WORK ORDER => All lines at and after the one containing "Reyna Hernandez", up to the end of the listing below, are to be printed exactly, with the pictures omitted.

ENTRIES SHOWN =>
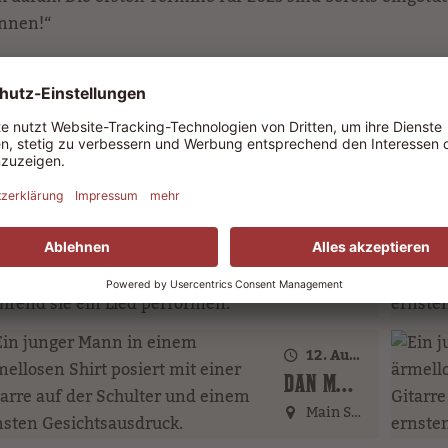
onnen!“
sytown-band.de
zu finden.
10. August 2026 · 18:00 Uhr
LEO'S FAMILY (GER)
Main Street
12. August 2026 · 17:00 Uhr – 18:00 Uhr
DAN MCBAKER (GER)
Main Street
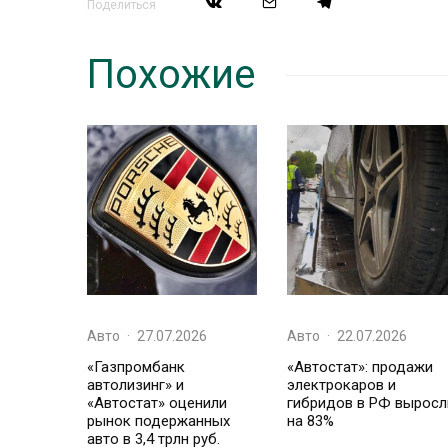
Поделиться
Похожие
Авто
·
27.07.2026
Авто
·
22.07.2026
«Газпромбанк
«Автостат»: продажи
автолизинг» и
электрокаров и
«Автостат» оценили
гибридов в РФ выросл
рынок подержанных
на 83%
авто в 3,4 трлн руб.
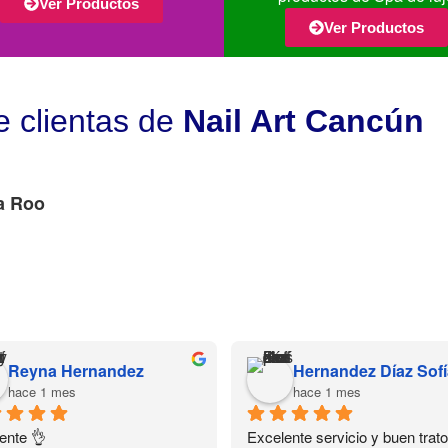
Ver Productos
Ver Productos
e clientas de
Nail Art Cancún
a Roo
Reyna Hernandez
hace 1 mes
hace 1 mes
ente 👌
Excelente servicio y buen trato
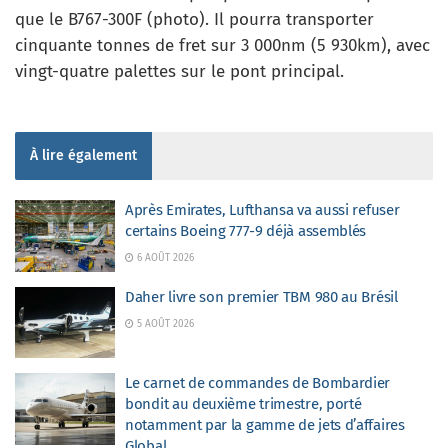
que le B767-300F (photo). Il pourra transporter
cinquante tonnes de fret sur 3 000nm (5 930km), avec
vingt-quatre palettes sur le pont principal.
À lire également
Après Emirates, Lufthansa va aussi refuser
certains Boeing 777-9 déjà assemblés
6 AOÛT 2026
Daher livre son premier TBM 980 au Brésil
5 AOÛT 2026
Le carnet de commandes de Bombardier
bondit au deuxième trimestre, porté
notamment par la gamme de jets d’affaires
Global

RESPONSE TO THIS EXERCISE =>
Reyna Hernandez
hace 1 mes
hace 1 mes
ente 👌
Excelente servicio y buen trato
que le B767-300F (photo). Il pourra transporter
cinquante tonnes de fret sur 3 000nm (5 930km), avec
vingt-quatre palettes sur le pont principal.
À lire également
Après Emirates, Lufthansa va aussi refuser
certains Boeing 777-9 déjà assemblés
6 AOÛT 2026
Daher livre son premier TBM 980 au Brésil
5 AOÛT 2026
Le carnet de commandes de Bombardier
bondit au deuxième trimestre, porté
notamment par la gamme de jets d’affaires
Global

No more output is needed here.